Dhalwala’s business partner, Vikram Vij, said that in 26 years of owning a restaurant, he had never had customers screaming in his face like he did that night.

“It’s customers blaming restaurants,” said Dhalwala. “We were humiliated. They were calling us shit shows, asking for refunds, screaming in our faces.

“It was servers who became the punching bags.”

And the cases of champagne and liquor they ordered for the evening went unsold, another cost as restaurants are struggling, said Dhalwala.

When Henry announced the change on Dec. 30, she encouraged people to support local restaurants with takeout orders.

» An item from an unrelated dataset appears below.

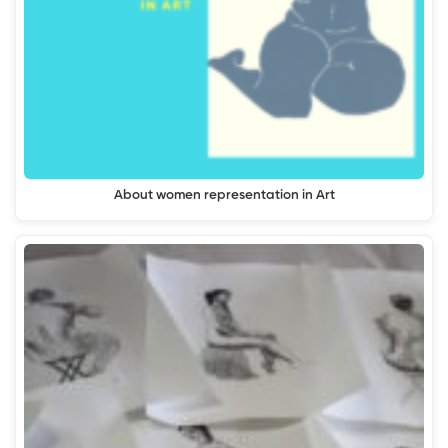
About women representation in Art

But Dhalwala noted that preparing a restaurant for dine-in and takeout are very different. For takeout, restaurants need to be ready for a large number of orders, have space to store the prepared orders and a process to get the meals into the hands of delivery drivers.

The late change upended all their plans, said Dhalwala.

“It was like we were a horse that was running, and someone just closed a gate in front of us, and we just crashed,” she said. “Saying ‘do takeout’ is not a way of supporting us at the very last minute while taking away our abilities to serve people.”

When The Tyee asked on Friday, a Health Ministry spokesperson declined to comment on the concerns raised in the letter specifically and referred to comments Henry made in the afternoon on Dec. 31.

“I recognize absolutely that these restrictions are yet another challenge the restaurant and the food service industry has had to face in what has already been a very tough year, but two hours now is necessary for us to manage a situation, that will be lasting for many more weeks,” said Henry last week.

“I am confident the small step that we took will help us start the new year on a healthier and safer note.”

Dhalwala said she is grateful that people continue to support their restaurant, but noted many eateries just aren’t set up for takeout.

And none are used to the constantly changing rules.

“Sometimes I think, ‘just shut us down please,’ because while everyone is confused about dining rules, I’m happy to do takeout and delivery,” said Dhalwala. “It’s a lack of understanding of how restaurants work.”

Dhalwala, whose partner Steven Taylor wrote The Psychology of Pandemics, says she is concerned about the mental health of restaurant staff as they bear the brunt of the frustration and fatigue.

“I don’t know what our mental health will be like at the end of this,” she said. “No one likes to be watching an empty dining room.”